== Exercise aim ==
Check each line of the records below for the word "canone" and copy those where it appears.

== Page images and extracted text ==
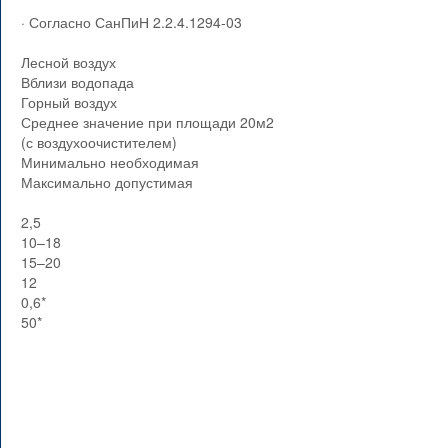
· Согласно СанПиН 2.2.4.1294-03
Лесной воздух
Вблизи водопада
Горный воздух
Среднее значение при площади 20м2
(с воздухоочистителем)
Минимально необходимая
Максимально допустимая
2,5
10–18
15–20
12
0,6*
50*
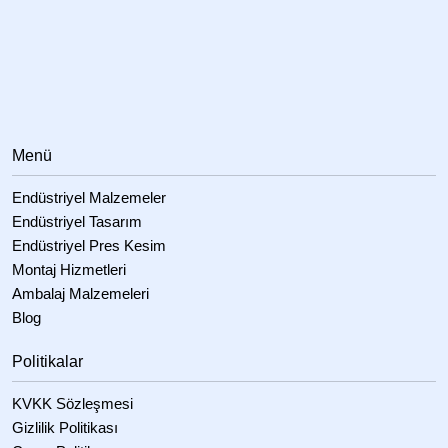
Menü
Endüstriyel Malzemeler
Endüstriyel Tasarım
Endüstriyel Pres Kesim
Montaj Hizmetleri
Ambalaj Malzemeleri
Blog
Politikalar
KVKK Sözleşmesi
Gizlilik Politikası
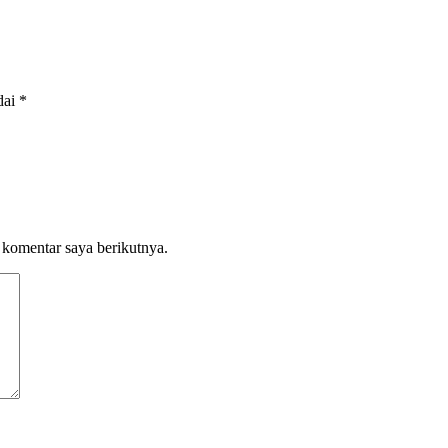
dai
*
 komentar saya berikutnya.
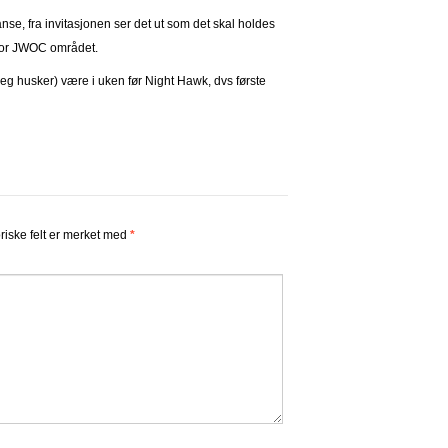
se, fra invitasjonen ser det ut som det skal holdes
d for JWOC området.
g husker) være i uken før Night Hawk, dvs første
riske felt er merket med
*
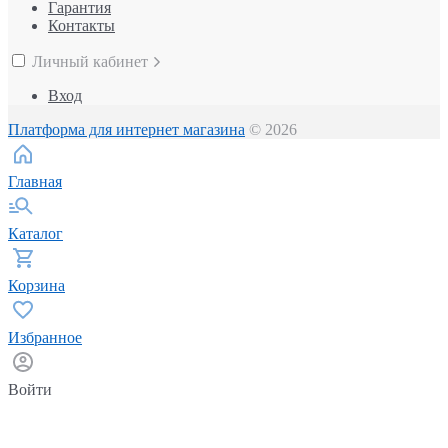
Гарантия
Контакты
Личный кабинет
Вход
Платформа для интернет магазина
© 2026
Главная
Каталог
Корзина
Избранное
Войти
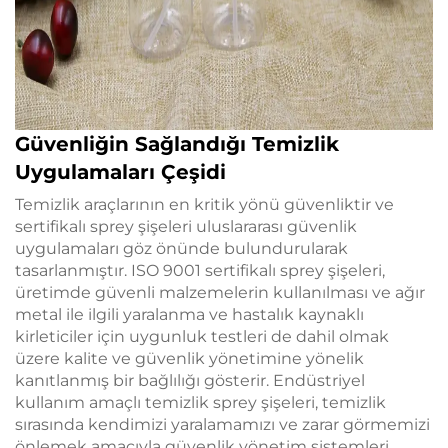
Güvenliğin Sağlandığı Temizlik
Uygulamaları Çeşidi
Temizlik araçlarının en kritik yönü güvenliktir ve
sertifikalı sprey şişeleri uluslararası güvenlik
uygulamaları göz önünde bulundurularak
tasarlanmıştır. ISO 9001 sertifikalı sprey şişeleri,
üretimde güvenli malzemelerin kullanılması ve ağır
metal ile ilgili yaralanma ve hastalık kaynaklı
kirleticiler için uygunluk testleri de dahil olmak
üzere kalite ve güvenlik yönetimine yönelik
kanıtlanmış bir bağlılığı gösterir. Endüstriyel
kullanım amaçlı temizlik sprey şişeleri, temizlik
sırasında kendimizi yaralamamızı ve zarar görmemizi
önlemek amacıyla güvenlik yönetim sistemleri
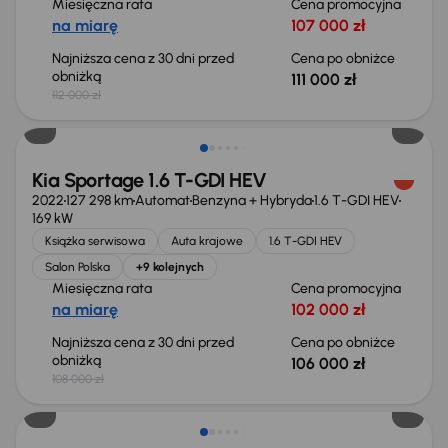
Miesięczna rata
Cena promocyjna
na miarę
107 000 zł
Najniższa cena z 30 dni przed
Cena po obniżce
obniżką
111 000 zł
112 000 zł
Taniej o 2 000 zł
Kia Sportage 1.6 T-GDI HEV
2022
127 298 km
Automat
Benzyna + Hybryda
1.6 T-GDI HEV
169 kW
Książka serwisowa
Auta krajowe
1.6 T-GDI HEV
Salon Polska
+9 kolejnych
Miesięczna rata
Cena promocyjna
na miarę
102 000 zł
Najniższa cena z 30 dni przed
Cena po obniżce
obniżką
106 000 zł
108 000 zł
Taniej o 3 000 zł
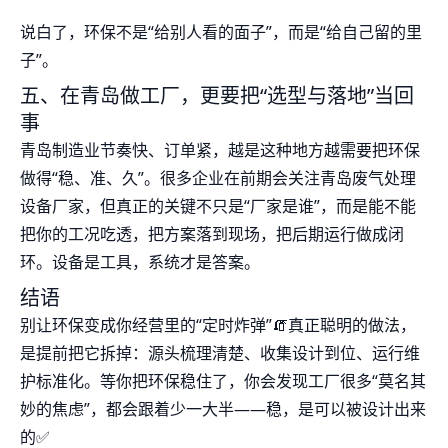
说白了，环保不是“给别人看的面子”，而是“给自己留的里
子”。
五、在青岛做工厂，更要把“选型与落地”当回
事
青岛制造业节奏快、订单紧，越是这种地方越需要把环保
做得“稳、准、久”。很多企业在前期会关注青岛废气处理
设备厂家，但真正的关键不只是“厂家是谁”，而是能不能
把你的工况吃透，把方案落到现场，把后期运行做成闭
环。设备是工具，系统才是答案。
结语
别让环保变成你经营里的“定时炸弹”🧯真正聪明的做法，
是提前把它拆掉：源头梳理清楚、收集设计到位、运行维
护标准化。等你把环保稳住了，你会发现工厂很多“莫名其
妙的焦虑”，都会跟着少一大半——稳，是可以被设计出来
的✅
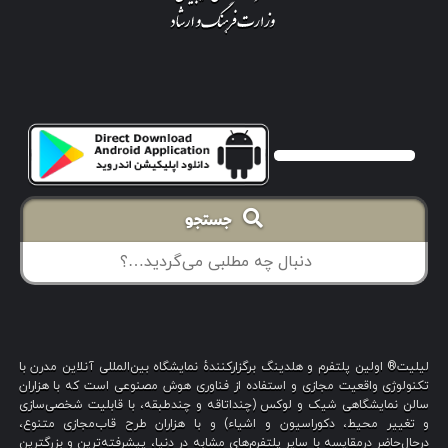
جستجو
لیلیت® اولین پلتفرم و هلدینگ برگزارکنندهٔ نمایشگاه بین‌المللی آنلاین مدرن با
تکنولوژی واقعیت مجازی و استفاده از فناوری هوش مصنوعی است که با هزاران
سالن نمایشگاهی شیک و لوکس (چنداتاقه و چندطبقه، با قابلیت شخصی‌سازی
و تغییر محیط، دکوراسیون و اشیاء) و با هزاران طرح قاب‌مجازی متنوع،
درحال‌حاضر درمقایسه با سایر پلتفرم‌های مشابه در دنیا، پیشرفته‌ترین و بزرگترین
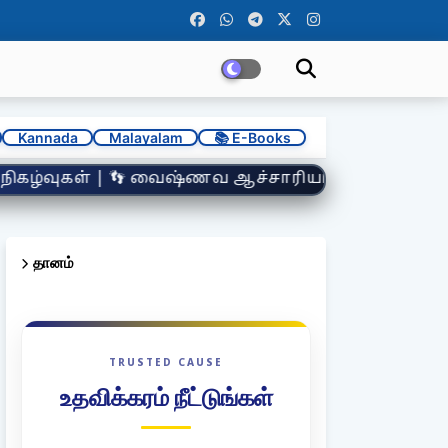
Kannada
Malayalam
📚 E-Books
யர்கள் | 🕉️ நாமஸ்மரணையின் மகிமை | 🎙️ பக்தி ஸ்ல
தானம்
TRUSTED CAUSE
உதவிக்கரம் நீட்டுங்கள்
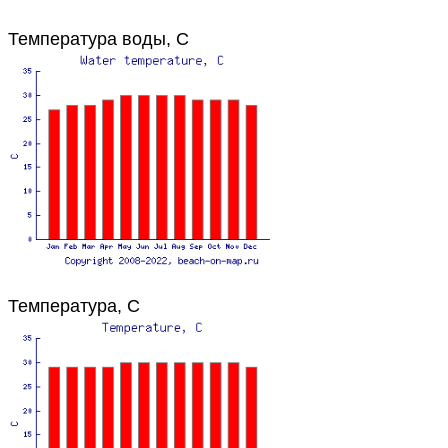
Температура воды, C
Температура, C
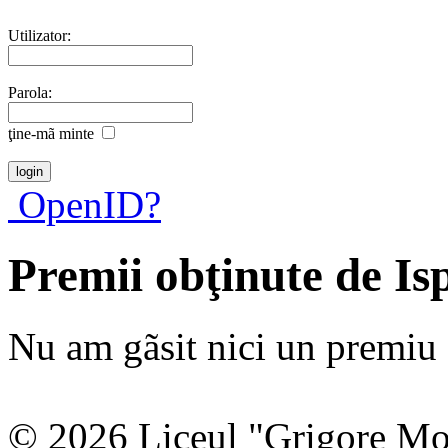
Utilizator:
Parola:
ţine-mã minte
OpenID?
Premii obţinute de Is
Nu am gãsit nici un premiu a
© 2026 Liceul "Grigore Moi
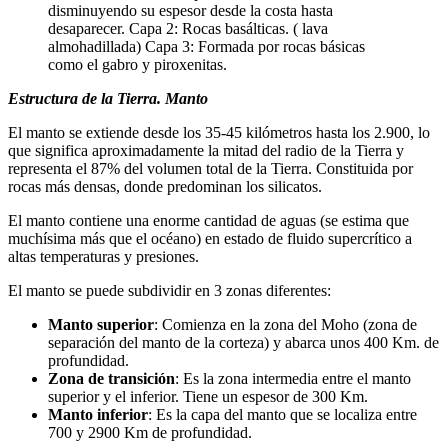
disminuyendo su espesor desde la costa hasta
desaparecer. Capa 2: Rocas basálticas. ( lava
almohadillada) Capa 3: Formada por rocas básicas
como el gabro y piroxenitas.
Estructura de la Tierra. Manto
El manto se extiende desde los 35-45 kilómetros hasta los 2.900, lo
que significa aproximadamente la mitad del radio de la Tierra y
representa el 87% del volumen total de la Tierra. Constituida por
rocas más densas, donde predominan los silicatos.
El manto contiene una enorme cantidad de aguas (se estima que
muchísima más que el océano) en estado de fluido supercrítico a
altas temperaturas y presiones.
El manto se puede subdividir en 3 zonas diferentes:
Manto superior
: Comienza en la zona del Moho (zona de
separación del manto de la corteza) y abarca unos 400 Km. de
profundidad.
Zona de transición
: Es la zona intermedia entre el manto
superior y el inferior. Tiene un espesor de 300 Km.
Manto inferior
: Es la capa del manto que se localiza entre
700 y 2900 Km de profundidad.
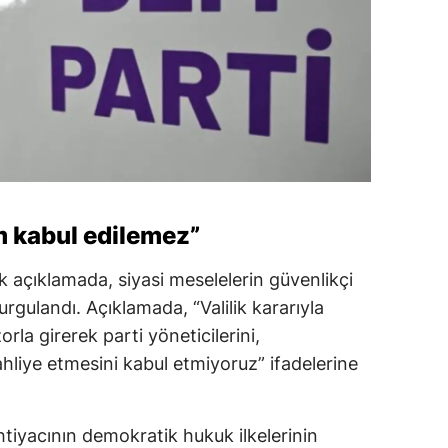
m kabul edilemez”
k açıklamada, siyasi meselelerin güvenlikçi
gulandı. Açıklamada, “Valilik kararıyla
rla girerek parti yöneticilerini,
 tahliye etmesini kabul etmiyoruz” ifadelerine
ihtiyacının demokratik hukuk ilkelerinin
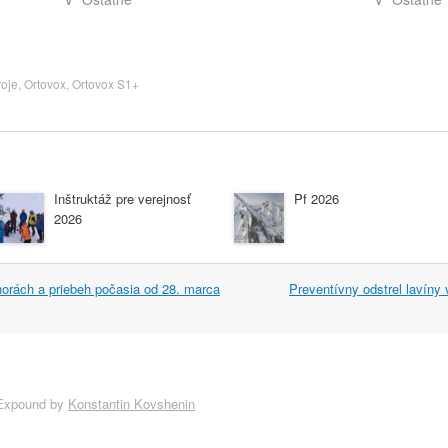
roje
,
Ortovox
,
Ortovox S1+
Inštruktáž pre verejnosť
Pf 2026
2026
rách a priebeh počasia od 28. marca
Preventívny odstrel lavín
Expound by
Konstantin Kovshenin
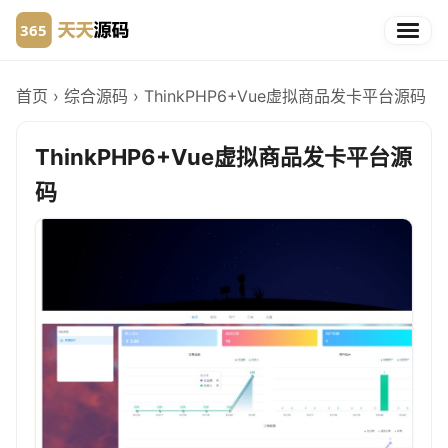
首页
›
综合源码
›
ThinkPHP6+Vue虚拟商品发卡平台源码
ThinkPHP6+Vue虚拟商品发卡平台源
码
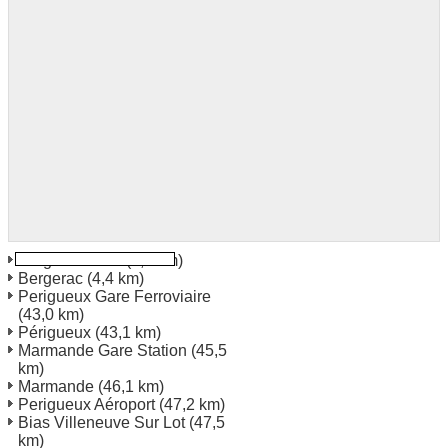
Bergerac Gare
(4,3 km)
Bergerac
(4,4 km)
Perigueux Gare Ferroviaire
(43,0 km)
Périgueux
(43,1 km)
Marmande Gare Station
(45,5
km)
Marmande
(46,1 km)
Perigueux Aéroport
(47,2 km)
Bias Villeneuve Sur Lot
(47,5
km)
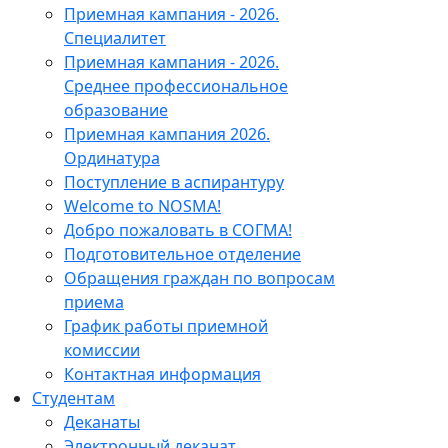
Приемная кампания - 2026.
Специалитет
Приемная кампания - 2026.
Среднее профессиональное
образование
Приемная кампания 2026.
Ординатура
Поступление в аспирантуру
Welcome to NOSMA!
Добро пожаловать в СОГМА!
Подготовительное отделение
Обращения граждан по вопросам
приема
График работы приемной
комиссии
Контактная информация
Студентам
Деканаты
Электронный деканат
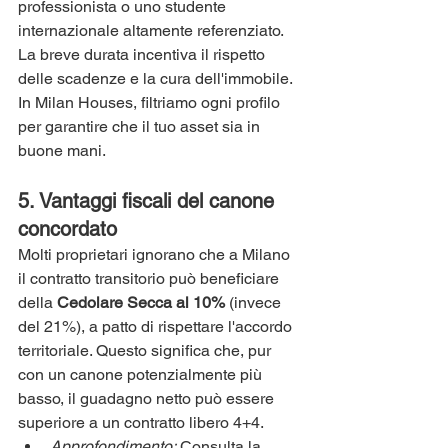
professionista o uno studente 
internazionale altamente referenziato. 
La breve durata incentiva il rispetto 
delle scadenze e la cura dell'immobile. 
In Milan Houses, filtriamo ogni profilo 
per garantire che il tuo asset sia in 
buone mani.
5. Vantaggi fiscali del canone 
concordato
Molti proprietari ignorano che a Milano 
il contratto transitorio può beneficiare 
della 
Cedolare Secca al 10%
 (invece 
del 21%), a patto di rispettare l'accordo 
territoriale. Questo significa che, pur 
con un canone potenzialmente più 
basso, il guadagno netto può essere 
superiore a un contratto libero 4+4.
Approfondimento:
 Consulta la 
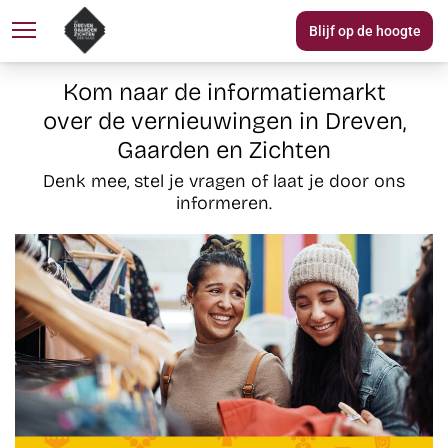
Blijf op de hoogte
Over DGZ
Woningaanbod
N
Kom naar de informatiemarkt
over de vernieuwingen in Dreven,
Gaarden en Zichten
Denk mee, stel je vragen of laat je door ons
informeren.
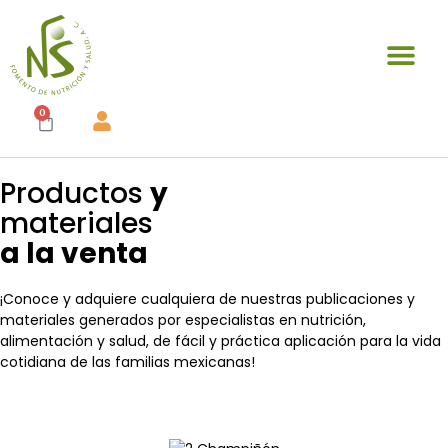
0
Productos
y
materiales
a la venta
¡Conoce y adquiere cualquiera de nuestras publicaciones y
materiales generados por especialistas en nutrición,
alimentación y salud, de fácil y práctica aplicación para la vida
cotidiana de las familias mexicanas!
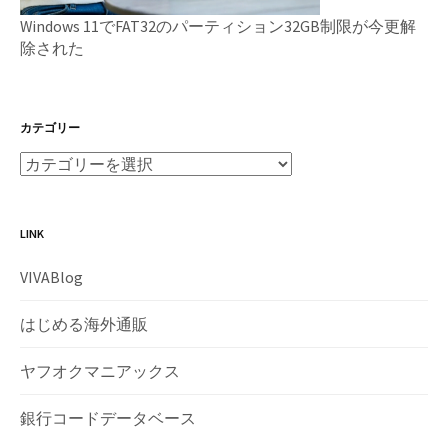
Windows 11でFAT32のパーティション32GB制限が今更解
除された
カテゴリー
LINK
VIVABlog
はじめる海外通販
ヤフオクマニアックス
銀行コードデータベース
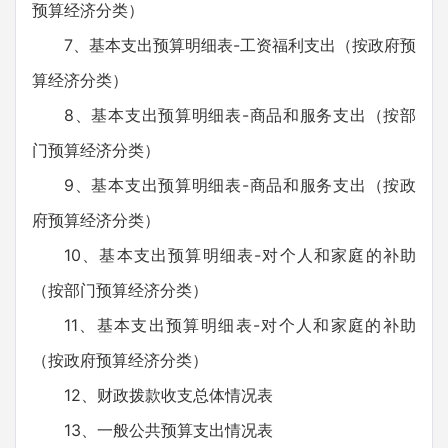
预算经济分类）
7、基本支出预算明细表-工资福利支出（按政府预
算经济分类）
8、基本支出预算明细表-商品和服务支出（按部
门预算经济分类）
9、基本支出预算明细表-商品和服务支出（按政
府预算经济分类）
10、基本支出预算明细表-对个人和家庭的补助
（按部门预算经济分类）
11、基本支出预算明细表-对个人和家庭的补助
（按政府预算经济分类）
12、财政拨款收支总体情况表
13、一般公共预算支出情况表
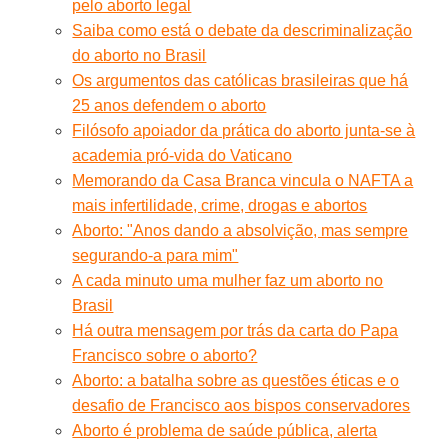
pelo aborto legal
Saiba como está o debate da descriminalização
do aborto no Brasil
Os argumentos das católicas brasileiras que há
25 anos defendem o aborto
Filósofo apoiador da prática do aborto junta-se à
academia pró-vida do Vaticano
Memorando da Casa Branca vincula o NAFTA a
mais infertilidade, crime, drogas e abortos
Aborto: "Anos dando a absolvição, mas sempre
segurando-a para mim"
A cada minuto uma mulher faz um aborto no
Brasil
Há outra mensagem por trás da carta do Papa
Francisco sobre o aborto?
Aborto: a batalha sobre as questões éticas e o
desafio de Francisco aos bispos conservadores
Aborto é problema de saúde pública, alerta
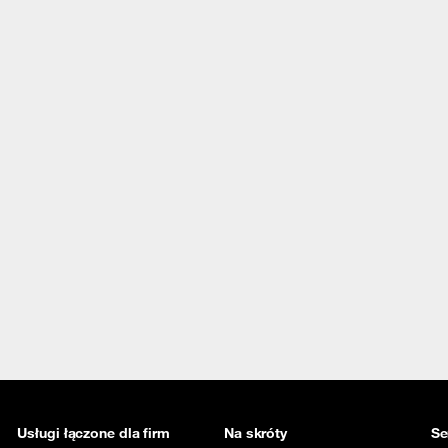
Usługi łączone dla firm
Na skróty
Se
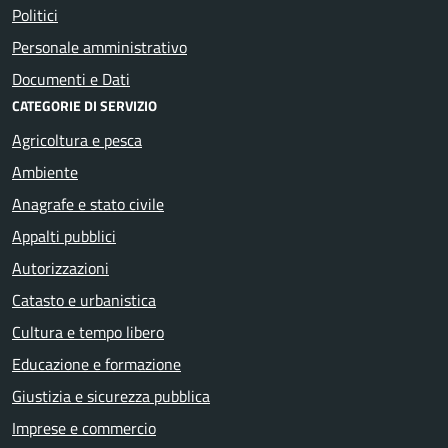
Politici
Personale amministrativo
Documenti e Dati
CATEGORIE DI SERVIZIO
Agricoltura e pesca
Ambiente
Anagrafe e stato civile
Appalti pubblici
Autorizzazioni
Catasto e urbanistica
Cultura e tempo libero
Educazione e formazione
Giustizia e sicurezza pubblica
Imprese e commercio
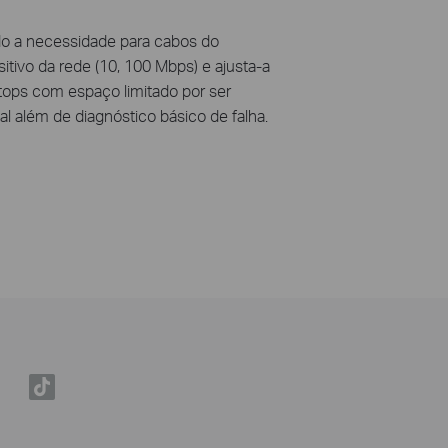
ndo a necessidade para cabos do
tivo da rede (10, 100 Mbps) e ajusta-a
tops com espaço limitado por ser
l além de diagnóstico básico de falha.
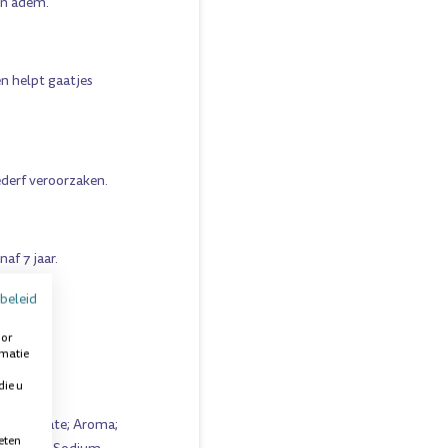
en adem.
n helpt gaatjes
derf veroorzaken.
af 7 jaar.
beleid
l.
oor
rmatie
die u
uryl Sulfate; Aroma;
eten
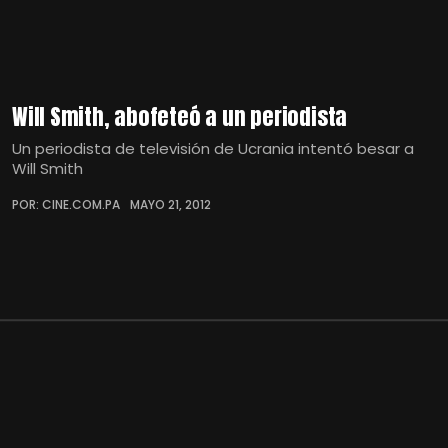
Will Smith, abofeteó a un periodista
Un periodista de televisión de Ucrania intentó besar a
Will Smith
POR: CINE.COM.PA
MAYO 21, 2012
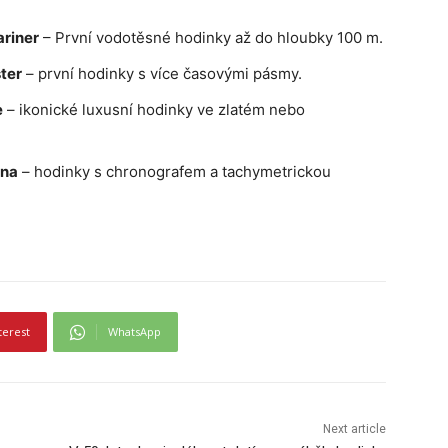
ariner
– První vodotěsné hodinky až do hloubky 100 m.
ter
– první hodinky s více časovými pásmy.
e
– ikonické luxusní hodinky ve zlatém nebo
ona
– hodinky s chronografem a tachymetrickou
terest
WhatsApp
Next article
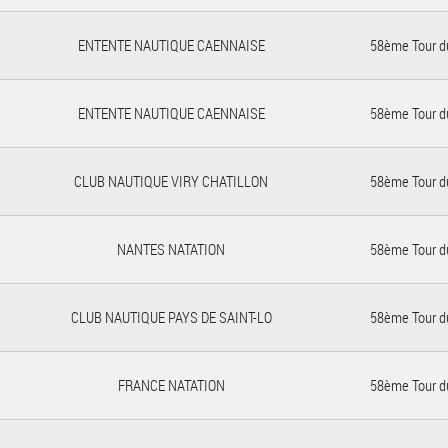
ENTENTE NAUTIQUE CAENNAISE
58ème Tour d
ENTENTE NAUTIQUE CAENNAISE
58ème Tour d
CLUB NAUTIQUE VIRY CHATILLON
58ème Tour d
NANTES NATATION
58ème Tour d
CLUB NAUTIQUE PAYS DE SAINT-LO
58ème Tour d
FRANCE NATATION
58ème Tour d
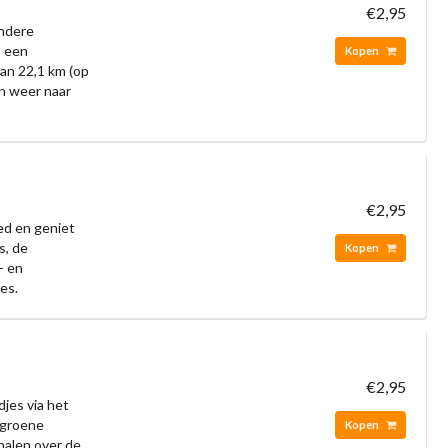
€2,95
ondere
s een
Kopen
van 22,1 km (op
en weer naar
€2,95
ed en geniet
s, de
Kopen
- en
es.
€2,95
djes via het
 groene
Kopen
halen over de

== Answer space ==
5. Vantaggi fiscali del canone 
con un canone potenzialmente più 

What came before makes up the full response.